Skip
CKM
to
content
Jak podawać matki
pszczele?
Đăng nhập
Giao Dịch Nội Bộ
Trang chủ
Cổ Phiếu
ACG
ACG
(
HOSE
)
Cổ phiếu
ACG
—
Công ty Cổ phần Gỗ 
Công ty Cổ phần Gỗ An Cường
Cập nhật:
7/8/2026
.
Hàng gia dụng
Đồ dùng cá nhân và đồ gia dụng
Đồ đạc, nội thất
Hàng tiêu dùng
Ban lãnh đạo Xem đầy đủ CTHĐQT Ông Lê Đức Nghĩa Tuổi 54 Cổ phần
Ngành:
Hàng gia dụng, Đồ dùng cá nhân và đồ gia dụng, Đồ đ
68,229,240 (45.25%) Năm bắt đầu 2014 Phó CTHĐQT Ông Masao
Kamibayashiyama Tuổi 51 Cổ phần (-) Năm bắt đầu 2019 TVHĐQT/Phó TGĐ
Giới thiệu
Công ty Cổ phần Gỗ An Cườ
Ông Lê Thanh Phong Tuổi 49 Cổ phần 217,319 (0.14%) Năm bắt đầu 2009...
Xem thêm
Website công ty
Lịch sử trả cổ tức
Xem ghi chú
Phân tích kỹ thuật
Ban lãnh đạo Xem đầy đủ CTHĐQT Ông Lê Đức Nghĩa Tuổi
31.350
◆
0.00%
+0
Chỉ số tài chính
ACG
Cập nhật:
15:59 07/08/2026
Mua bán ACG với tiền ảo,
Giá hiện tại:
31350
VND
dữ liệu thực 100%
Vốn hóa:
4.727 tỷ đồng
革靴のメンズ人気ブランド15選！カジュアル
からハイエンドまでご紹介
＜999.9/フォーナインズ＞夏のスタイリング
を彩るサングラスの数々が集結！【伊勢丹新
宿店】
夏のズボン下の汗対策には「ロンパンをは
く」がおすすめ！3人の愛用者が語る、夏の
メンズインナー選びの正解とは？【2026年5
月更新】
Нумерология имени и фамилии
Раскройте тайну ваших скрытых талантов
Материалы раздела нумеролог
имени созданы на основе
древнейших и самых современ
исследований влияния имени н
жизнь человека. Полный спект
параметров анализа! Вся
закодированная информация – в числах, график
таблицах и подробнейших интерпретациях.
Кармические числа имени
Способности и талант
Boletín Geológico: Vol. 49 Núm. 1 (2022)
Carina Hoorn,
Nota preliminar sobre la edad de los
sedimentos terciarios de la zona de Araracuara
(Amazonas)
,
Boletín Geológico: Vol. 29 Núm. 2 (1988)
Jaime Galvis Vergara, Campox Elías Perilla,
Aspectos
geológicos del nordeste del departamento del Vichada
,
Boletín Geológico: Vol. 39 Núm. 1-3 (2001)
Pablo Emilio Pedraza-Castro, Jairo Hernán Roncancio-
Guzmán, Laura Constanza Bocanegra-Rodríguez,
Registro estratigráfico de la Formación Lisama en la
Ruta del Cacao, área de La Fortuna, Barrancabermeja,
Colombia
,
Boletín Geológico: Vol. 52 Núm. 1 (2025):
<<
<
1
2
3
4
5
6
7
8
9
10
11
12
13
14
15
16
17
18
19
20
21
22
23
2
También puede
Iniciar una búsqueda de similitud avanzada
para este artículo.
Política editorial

::::::::

» **Problem to solve**: An exact transcription of the entries is needed, complete to the final line.

» **Task output**:
Skip
CKM
to
content
Jak podawać matki
pszczele?
Đăng nhập
Giao Dịch Nội Bộ
Trang chủ
Cổ Phiếu
ACG
ACG
(
HOSE
)
Cổ phiếu
ACG
—
Công ty Cổ phần Gỗ 
Công ty Cổ phần Gỗ An Cường
Cập nhật:
7/8/2026
.
Hàng gia dụng
Đồ dùng cá nhân và đồ gia dụng
Đồ đạc, nội thất
Hàng tiêu dùng
Ban lãnh đạo Xem đầy đủ CTHĐQT Ông Lê Đức Nghĩa Tuổi 54 Cổ phần
Ngành:
Hàng gia dụng, Đồ dùng cá nhân và đồ gia dụng, Đồ đ
68,229,240 (45.25%) Năm bắt đầu 2014 Phó CTHĐQT Ông Masao
Kamibayashiyama Tuổi 51 Cổ phần (-) Năm bắt đầu 2019 TVHĐQT/Phó TGĐ
Giới thiệu
Công ty Cổ phần Gỗ An Cườ
Ông Lê Thanh Phong Tuổi 49 Cổ phần 217,319 (0.14%) Năm bắt đầu 2009...
Xem thêm
Website công ty
Lịch sử trả cổ tức
Xem ghi chú
Phân tích kỹ thuật
Ban lãnh đạo Xem đầy đủ CTHĐQT Ông Lê Đức Nghĩa Tuổi
31.350
◆
0.00%
+0
Chỉ số tài chính
ACG
Cập nhật:
15:59 07/08/2026
Mua bán ACG với tiền ảo,
Giá hiện tại:
31350
VND
dữ liệu thực 100%
Vốn hóa:
4.727 tỷ đồng
革靴のメンズ人気ブランド15選！カジュアル
からハイエンドまでご紹介
＜999.9/フォーナインズ＞夏のスタイリング
を彩るサングラスの数々が集結！【伊勢丹新
宿店】
夏のズボン下の汗対策には「ロンパンをは
く」がおすすめ！3人の愛用者が語る、夏の
メンズインナー選びの正解とは？【2026年5
月更新】
Нумерология имени и фамилии
Раскройте тайну ваших скрытых талантов
Материалы раздела нумеролог
имени созданы на основе
древнейших и самых современ
исследований влияния имени н
жизнь человека. Полный спект
параметров анализа! Вся
закодированная информация – в числах, график
таблицах и подробнейших интерпретациях.
Кармические числа имени
Способности и талант
Boletín Geológico: Vol. 49 Núm. 1 (2022)
Carina Hoorn,
Nota preliminar sobre la edad de los
sedimentos terciarios de la zona de Araracuara
(Amazonas)
,
Boletín Geológico: Vol. 29 Núm. 2 (1988)
Jaime Galvis Vergara, Campox Elías Perilla,
Aspectos
geológicos del nordeste del departamento del Vichada
,
Boletín Geológico: Vol. 39 Núm. 1-3 (2001)
Pablo Emilio Pedraza-Castro, Jairo Hernán Roncancio-
Guzmán, Laura Constanza Bocanegra-Rodríguez,
Registro estratigráfico de la Formación Lisama en la
Ruta del Cacao, área de La Fortuna, Barrancabermeja,
Colombia
,
Boletín Geológico: Vol. 52 Núm. 1 (2025):
<<
<
1
2
3
4
5
6
7
8
9
10
11
12
13
14
15
16
17
18
19
20
21
22
23
2
También puede
Iniciar una búsqueda de similitud avanzada
para este artículo.
Política editorial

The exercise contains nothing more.